# Mathematica - FindFit with complex numbers

1. Sep 9, 2008

### NeoDevin

Is there any way to use the FindFit function with complex data/functions, but to only return real results for the parameters?

Right now I'm getting the following error:

FindFit::nrnum: The function value 62.6185+25.5493i is not a real number at {c1f,c2f} = {1.,1.}.

From the code:

FindFit[data, {model, {Im[c1f] == 0, Im[c2f] == 0}}, {c1f, c2f}, x]

Alternatively, is there any way to fit the same parameters in 2 functions to 2 different data sets simultaneously? (then I could just separate the real and imaginary parts, and fit them both)

2. Oct 16, 2009

### Littlepig

Have exactly the same problem here....

With the same error...

3. Oct 16, 2009

### Hepth

But if the function is returning a complex result, do you just want the real part? Or only parts of the function where its is ONLY real?

4. Oct 16, 2009

### NeoDevin

Sorry littlepig, I never did figure it out. I would still be curious to know how to do it if anyone else here knows. Originally (the first post was over a year ago) I had wanted to fit a complex function to complex data, using 2 real parameters. I ended up using a different approach to solve my original problem.
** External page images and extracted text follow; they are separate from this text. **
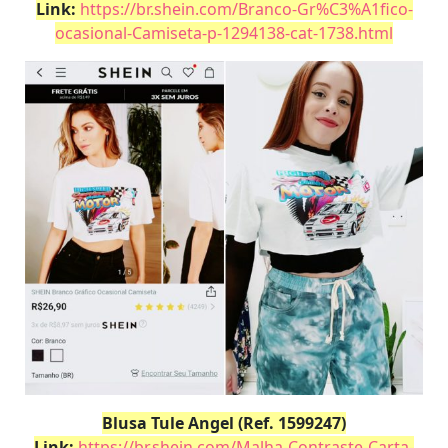
Link:
https://br.shein.com/Branco-Gr%C3%A1fico-
ocasional-Camiseta-p-1294138-cat-1738.html
Blusa Tule Angel (Ref. 1599247)
Link:
https://br.shein.com/Malha-Contraste-Carta-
I guess you could define the chi squared function and then use minimize or nminimize...

5. Oct 17, 2009

### Littlepig

Suppose the example:

model = a^b*t^2+i a^2*b*exp[t] where (t,a,b in real)

data= {{t,x(t)+y(t) i},...} where y and x are real (data is the experimental data...numbers...)

FindFit[data,model,{a,b},t]

Thanks, it's a possible solution...:p